During a legislative question-and-answer session with then-premier Lin Chuan (林全) on March 10 last year, Democratic Progressive Party (DPP) Legislator Kuan Bi-ling (管碧玲) suggested that the government set up a task force to inventory laws that should be amended or abolished as part of the nation’s democratization.
Lin agreed, saying that doing so was “indeed necessary.”
The same month, the Cabinet announced that the Executive Yuan and its agencies would conduct an inventory of outdated laws and regulations.
Less than a month later, the Ministry of the Interior issued a statement urging the public to use the National Development Council’s online platform to submit suggestions of outdated laws that should be abolished.
A year later, it is time to examine the results and see if any laws have been transformed by the Cabinet’s plan.
First, there are some acts designed for certain government bodies or organizations that were established in China and could not be re-established after the Chinese Nationalist Party (KMT) government moved to Taiwan.
These include the Management Committee for the Mausoleum of the Nation’s Founding Father Sun Yat-sen (孫逸仙), regional administrative offices for Control Yuan members, provincial examination and civil service offices, National Beiping Palace Museum and the Sichuan-Yunnan, Hunan-Guangxi and Sichuan-Guizhou railway companies.
It was suggested that some of the acts regulating these organizations should be abolished, but President Tsai Ing-wen (蔡英文), then president-elect, said that she wanted “the public to see the DPP caucus address policy issues in an organized manner.” As a result, the measures were put aside.

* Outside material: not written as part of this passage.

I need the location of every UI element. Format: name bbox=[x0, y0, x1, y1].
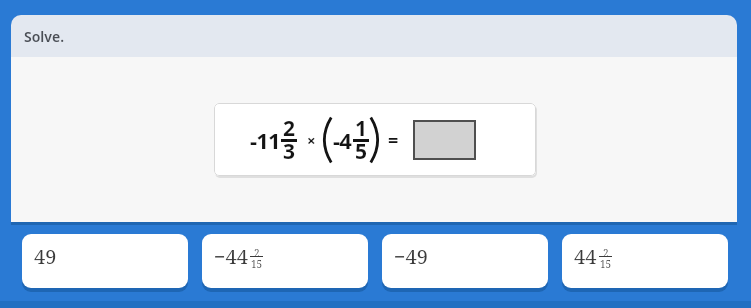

Even the Act of the Central Trust of China (中央信託局條例), the state-owned financial institution that was merged into the Bank of Taiwan in 2007, is still in effect, as it involves regulations concerning insurance for military personnel, civil servants and public-school teachers as well as government procurements.
Second, there are 44 acts dealing with government bonds from the time when the Republic of China was still in control of China — 35 of which have been temporarily suspended — as well as the Ordinance for Paying Off the Deposits and the Loans Established in the Banking Industry in the Prewar Period (銀行業戰前存款放款清償條例).
Article 63 of the Act Governing Relations between the People of the Taiwan Area and the Mainland Area (臺灣地區與大陸地區人民關係條例) stipulates that “various debts owed by any government bank [...] shall not be repaid prior to national unification,” which means the ordinance’s abolition has not been discussed.
However, according to Legislative Yuan bulletins released in 1953 and 1962, the Ministry of Finance had already proposed the abolition of 56 government bond acts promulgated in China.
Some senior lawmakers argued at the time that because a lot of the material related to 44 of these were no longer reliable, and since commodity prices had drastically changed, the government should stipulate new repayment measures and abolish these acts.
However, other lawmakers said abolishing the acts “would affect the cohesion of mainland residents and the communist bandits will take the chance to promote its united front strategy.” Consequently, the acts were retained.
The US dollar-denominated government bonds that the KMT last year attempted, but failed to retrieve were issued under the 1947 US Dollar Bond Act (民國三十六年美金公債條例). Since the government cannot repay the bonds according to the original terms, and since the bond issue records have been permanently reserved due to the enactment of the Archives Act (檔案法), keeping these acts will only cause confusion.
Last but not least, many laws essential to people’s livelihood or to administrative regulations were enacted during the Period of Political Tutelage, including the Land Act (土地法), Privately Owned Public Utilities Supervisory Act (民營公用事業監督條例), Custody Act (管收條例), Factory Act (工廠法), Employee Welfare Fund Act (職工福利金條例), Personnel Management Act (人事管理條例) and Procedural Act for Ending Political Tutelage (訓政結束程序法).
The overall framework continues to be built on the ideas of the era of “political tutelage,” and it has not undergone a single overhaul for 80 years.
Laws such as the Land Act have even been rendered ineffective by the enactment of new legislation, but they were overlooked during last year’s review.
It is difficult to see how these kinds of legal amendments would help promote a democratic transition.
Lee Jowquen teaches civics at a Taipei high school.